Task statement: Omitting the pictures, restate all of the entries below exactly.

Page segmentation data
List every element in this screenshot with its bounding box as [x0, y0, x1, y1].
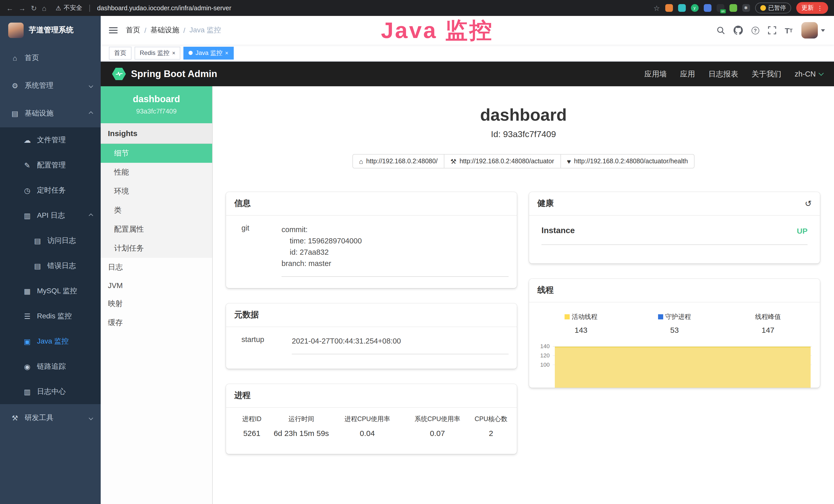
sidebar-item-trace[interactable]: ◉ 链路追踪 [0, 354, 101, 379]
threads-card-title: 线程 [537, 285, 554, 296]
back-icon[interactable]: ← [6, 4, 13, 12]
close-icon[interactable]: × [225, 50, 228, 56]
locale-select[interactable]: zh-CN [795, 70, 823, 78]
user-menu[interactable] [802, 22, 825, 39]
logo-image [8, 22, 24, 38]
dev-tools-icon: ⚒ [10, 414, 20, 422]
sidebar-item-log-center[interactable]: ▥ 日志中心 [0, 379, 101, 404]
api-log-icon: ▥ [23, 211, 32, 220]
service-url-button[interactable]: ⌂ http://192.168.0.2:48080/ [352, 154, 444, 168]
sba-nav-about[interactable]: 关于我们 [751, 69, 781, 79]
extension-icon[interactable]: on [716, 4, 724, 12]
process-table: 进程ID5261 运行时间6d 23h 15m 59s 进程CPU使用率0.04… [226, 408, 517, 454]
health-row-instance[interactable]: Instance UP [542, 226, 808, 245]
reload-icon[interactable]: ↻ [31, 4, 37, 12]
sba-nav-journal[interactable]: 日志报表 [708, 69, 738, 79]
gear-icon: ⚙ [10, 82, 20, 90]
threads-chart: 140 120 100 [534, 342, 812, 388]
sba-item-metrics[interactable]: 性能 [101, 163, 212, 182]
tab-home[interactable]: 首页 [109, 46, 132, 59]
paused-badge[interactable]: 已暂停 [755, 3, 791, 13]
smiley-icon [760, 5, 766, 11]
sba-item-classes[interactable]: 类 [101, 201, 212, 220]
update-button[interactable]: 更新 ⋮ [796, 2, 828, 14]
extension-icon[interactable] [678, 4, 685, 12]
process-col-value: 0.07 [430, 428, 445, 438]
app-sidebar: 芋道管理系统 ⌂ 首页 ⚙ 系统管理 ▤ 基础设施 ☁ 文件管理 ✎ [0, 16, 101, 504]
breadcrumb: 首页 / 基础设施 / Java 监控 [126, 26, 221, 35]
app-title: 芋道管理系统 [29, 25, 73, 35]
sidebar-item-error-log[interactable]: ▤ 错误日志 [0, 253, 101, 278]
y-tick: 100 [534, 360, 553, 369]
extension-icon[interactable] [665, 4, 673, 12]
help-icon[interactable]: ? [751, 26, 759, 34]
process-col-header: 进程ID [242, 415, 262, 423]
insights-section-label: Insights [101, 123, 212, 144]
sidebar-item-java-monitor[interactable]: ▣ Java 监控 [0, 329, 101, 354]
page-title: dashboard [213, 105, 834, 125]
breadcrumb-infrastructure[interactable]: 基础设施 [151, 26, 179, 35]
font-size-icon[interactable]: TT [785, 26, 793, 35]
fullscreen-icon[interactable] [768, 26, 776, 35]
history-icon[interactable]: ↺ [805, 199, 812, 208]
process-col-header: CPU核心数 [475, 415, 507, 423]
forward-icon[interactable]: → [19, 4, 26, 12]
y-tick: 120 [534, 351, 553, 360]
breadcrumb-home[interactable]: 首页 [126, 26, 140, 35]
info-card-title: 信息 [234, 198, 251, 209]
sba-item-mappings[interactable]: 映射 [101, 294, 212, 313]
sidebar-item-dev-tools[interactable]: ⚒ 研发工具 [0, 404, 101, 432]
actuator-url-button[interactable]: ⚒ http://192.168.0.2:48080/actuator [444, 154, 561, 168]
sidebar-toggle-icon[interactable] [109, 27, 118, 33]
sba-item-caches[interactable]: 缓存 [101, 313, 212, 332]
extension-icon[interactable]: y [691, 4, 698, 12]
sba-nav-applications[interactable]: 应用 [680, 69, 695, 79]
sidebar-item-system-manage[interactable]: ⚙ 系统管理 [0, 72, 101, 100]
sba-nav-wallboard[interactable]: 应用墙 [644, 69, 667, 79]
sba-item-logs[interactable]: 日志 [101, 258, 212, 277]
chevron-up-icon [89, 111, 93, 116]
sidebar-item-infrastructure[interactable]: ▤ 基础设施 [0, 100, 101, 127]
status-badge: UP [797, 226, 808, 235]
github-icon[interactable] [733, 26, 743, 35]
sidebar-item-config-manage[interactable]: ✎ 配置管理 [0, 153, 101, 178]
close-icon[interactable]: × [172, 50, 175, 56]
sidebar-item-access-log[interactable]: ▤ 访问日志 [0, 228, 101, 253]
tab-java-monitor[interactable]: Java 监控 × [184, 46, 234, 59]
chevron-down-icon [89, 84, 93, 88]
instance-header[interactable]: dashboard 93a3fc7f7409 [101, 86, 212, 123]
sidebar-item-scheduled-job[interactable]: ◷ 定时任务 [0, 178, 101, 203]
chevron-down-icon [818, 71, 824, 76]
process-col-header: 运行时间 [288, 415, 314, 423]
search-icon[interactable] [716, 26, 725, 35]
legend-value: 53 [670, 325, 679, 335]
address-bar[interactable]: dashboard.yudao.iocoder.cn/infra/admin-s… [97, 4, 232, 12]
sba-item-environment[interactable]: 环境 [101, 182, 212, 201]
sba-item-scheduledtasks[interactable]: 计划任务 [101, 239, 212, 258]
sba-item-jvm[interactable]: JVM [101, 277, 212, 294]
app-logo[interactable]: 芋道管理系统 [0, 16, 101, 44]
tab-redis-monitor[interactable]: Redis 监控 × [135, 46, 180, 59]
extension-icon[interactable] [704, 4, 711, 12]
avatar [802, 22, 818, 39]
sidebar-item-redis-monitor[interactable]: ☰ Redis 监控 [0, 303, 101, 329]
sidebar-item-mysql-monitor[interactable]: ▦ MySQL 监控 [0, 278, 101, 303]
sba-item-configprops[interactable]: 配置属性 [101, 220, 212, 239]
sidebar-item-api-log[interactable]: ▥ API 日志 [0, 203, 101, 228]
extension-icon[interactable] [729, 4, 737, 12]
process-col-header: 系统CPU使用率 [415, 415, 460, 423]
sidebar-item-home[interactable]: ⌂ 首页 [0, 44, 101, 72]
sba-item-details[interactable]: 细节 [101, 144, 212, 163]
sidebar-item-file-manage[interactable]: ☁ 文件管理 [0, 127, 101, 153]
home-icon[interactable]: ⌂ [42, 4, 46, 12]
bookmark-star-icon[interactable]: ☆ [654, 4, 660, 12]
sba-brand[interactable]: Spring Boot Admin [131, 68, 217, 79]
caret-down-icon [821, 29, 825, 31]
home-icon: ⌂ [10, 54, 20, 62]
metadata-row-startup: startup 2021-04-27T00:44:31.254+08:00 [234, 335, 509, 354]
security-indicator[interactable]: ⚠ 不安全 [56, 4, 82, 12]
extension-icon[interactable]: ✻ [742, 4, 750, 12]
error-log-icon: ▤ [33, 261, 42, 270]
health-url-button[interactable]: ♥ http://192.168.0.2:48080/actuator/heal… [560, 154, 695, 168]
instance-id: 93a3fc7f7409 [105, 107, 208, 115]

Task solution:
List every element in this screenshot with its bounding box as [x0, y0, x1, y1].
sidebar-item-trace[interactable]: ◉ 链路追踪 [0, 354, 101, 379]
threads-card-title: 线程 [537, 285, 554, 296]
back-icon[interactable]: ← [6, 4, 13, 12]
close-icon[interactable]: × [225, 50, 228, 56]
locale-select[interactable]: zh-CN [795, 70, 823, 78]
user-menu[interactable] [802, 22, 825, 39]
logo-image [8, 22, 24, 38]
dev-tools-icon: ⚒ [10, 414, 20, 422]
sidebar-item-log-center[interactable]: ▥ 日志中心 [0, 379, 101, 404]
api-log-icon: ▥ [23, 211, 32, 220]
service-url-button[interactable]: ⌂ http://192.168.0.2:48080/ [352, 154, 444, 168]
sba-nav-about[interactable]: 关于我们 [751, 69, 781, 79]
extension-icon[interactable]: on [716, 4, 724, 12]
process-table: 进程ID5261 运行时间6d 23h 15m 59s 进程CPU使用率0.04… [226, 408, 517, 454]
health-row-instance[interactable]: Instance UP [542, 226, 808, 245]
reload-icon[interactable]: ↻ [31, 4, 37, 12]
sba-nav-journal[interactable]: 日志报表 [708, 69, 738, 79]
gear-icon: ⚙ [10, 82, 20, 90]
threads-chart: 140 120 100 [534, 342, 812, 388]
sba-item-metrics[interactable]: 性能 [101, 163, 212, 182]
tab-home[interactable]: 首页 [109, 46, 132, 59]
paused-badge[interactable]: 已暂停 [755, 3, 791, 13]
smiley-icon [760, 5, 766, 11]
sba-item-classes[interactable]: 类 [101, 201, 212, 220]
update-button[interactable]: 更新 ⋮ [796, 2, 828, 14]
extension-icon[interactable] [678, 4, 685, 12]
process-col-value: 0.07 [430, 428, 445, 438]
app-sidebar: 芋道管理系统 ⌂ 首页 ⚙ 系统管理 ▤ 基础设施 ☁ 文件管理 ✎ [0, 16, 101, 504]
breadcrumb: 首页 / 基础设施 / Java 监控 [126, 26, 221, 35]
app-title: 芋道管理系统 [29, 25, 73, 35]
sidebar-item-error-log[interactable]: ▤ 错误日志 [0, 253, 101, 278]
y-tick: 100 [534, 360, 553, 369]
extension-icon[interactable] [665, 4, 673, 12]
help-icon[interactable]: ? [751, 26, 759, 34]
process-col-header: 进程ID [242, 415, 262, 423]
insights-section-label: Insights [101, 123, 212, 144]
sidebar-item-java-monitor[interactable]: ▣ Java 监控 [0, 329, 101, 354]
page-title: dashboard [213, 105, 834, 125]
breadcrumb-infrastructure[interactable]: 基础设施 [151, 26, 179, 35]
font-size-icon[interactable]: TT [785, 26, 793, 35]
fullscreen-icon[interactable] [768, 26, 776, 35]
history-icon[interactable]: ↺ [805, 199, 812, 208]
process-col-header: CPU核心数 [475, 415, 507, 423]
forward-icon[interactable]: → [19, 4, 26, 12]
y-tick: 120 [534, 351, 553, 360]
breadcrumb-home[interactable]: 首页 [126, 26, 140, 35]
info-card-title: 信息 [234, 198, 251, 209]
sba-item-mappings[interactable]: 映射 [101, 294, 212, 313]
sidebar-item-dev-tools[interactable]: ⚒ 研发工具 [0, 404, 101, 432]
actuator-url-button[interactable]: ⚒ http://192.168.0.2:48080/actuator [444, 154, 561, 168]
sidebar-toggle-icon[interactable] [109, 27, 118, 33]
sba-item-caches[interactable]: 缓存 [101, 313, 212, 332]
extension-icon[interactable]: y [691, 4, 698, 12]
sba-nav-applications[interactable]: 应用 [680, 69, 695, 79]
sidebar-item-system-manage[interactable]: ⚙ 系统管理 [0, 72, 101, 100]
sba-nav-wallboard[interactable]: 应用墙 [644, 69, 667, 79]
sba-item-logs[interactable]: 日志 [101, 258, 212, 277]
chevron-up-icon [89, 111, 93, 116]
sidebar-item-infrastructure[interactable]: ▤ 基础设施 [0, 100, 101, 127]
status-badge: UP [797, 226, 808, 235]
github-icon[interactable] [733, 26, 743, 35]
sidebar-item-config-manage[interactable]: ✎ 配置管理 [0, 153, 101, 178]
close-icon[interactable]: × [172, 50, 175, 56]
sidebar-item-access-log[interactable]: ▤ 访问日志 [0, 228, 101, 253]
tab-java-monitor[interactable]: Java 监控 × [184, 46, 234, 59]
chevron-down-icon [89, 84, 93, 88]
instance-header[interactable]: dashboard 93a3fc7f7409 [101, 86, 212, 123]
sidebar-item-scheduled-job[interactable]: ◷ 定时任务 [0, 178, 101, 203]
chevron-down-icon [818, 71, 824, 76]
process-col-header: 运行时间 [288, 415, 314, 423]
search-icon[interactable] [716, 26, 725, 35]
legend-value: 53 [670, 325, 679, 335]
address-bar[interactable]: dashboard.yudao.iocoder.cn/infra/admin-s… [97, 4, 232, 12]
sba-item-environment[interactable]: 环境 [101, 182, 212, 201]
sba-item-scheduledtasks[interactable]: 计划任务 [101, 239, 212, 258]
sba-item-jvm[interactable]: JVM [101, 277, 212, 294]
app-logo[interactable]: 芋道管理系统 [0, 16, 101, 44]
tab-redis-monitor[interactable]: Redis 监控 × [135, 46, 180, 59]
extension-icon[interactable] [704, 4, 711, 12]
avatar [802, 22, 818, 39]
sidebar-item-redis-monitor[interactable]: ☰ Redis 监控 [0, 303, 101, 329]
sidebar-item-mysql-monitor[interactable]: ▦ MySQL 监控 [0, 278, 101, 303]
sba-item-configprops[interactable]: 配置属性 [101, 220, 212, 239]
sidebar-item-api-log[interactable]: ▥ API 日志 [0, 203, 101, 228]
extension-icon[interactable] [729, 4, 737, 12]
process-col-header: 系统CPU使用率 [415, 415, 460, 423]
sidebar-item-home[interactable]: ⌂ 首页 [0, 44, 101, 72]
sba-item-details[interactable]: 细节 [101, 144, 212, 163]
sidebar-item-file-manage[interactable]: ☁ 文件管理 [0, 127, 101, 153]
home-icon[interactable]: ⌂ [42, 4, 46, 12]
bookmark-star-icon[interactable]: ☆ [654, 4, 660, 12]
sba-brand[interactable]: Spring Boot Admin [131, 68, 217, 79]
caret-down-icon [821, 29, 825, 31]
home-icon: ⌂ [10, 54, 20, 62]
metadata-row-startup: startup 2021-04-27T00:44:31.254+08:00 [234, 335, 509, 354]
security-indicator[interactable]: ⚠ 不安全 [56, 4, 82, 12]
extension-icon[interactable]: ✻ [742, 4, 750, 12]
error-log-icon: ▤ [33, 261, 42, 270]
health-url-button[interactable]: ♥ http://192.168.0.2:48080/actuator/heal… [560, 154, 695, 168]
instance-id: 93a3fc7f7409 [105, 107, 208, 115]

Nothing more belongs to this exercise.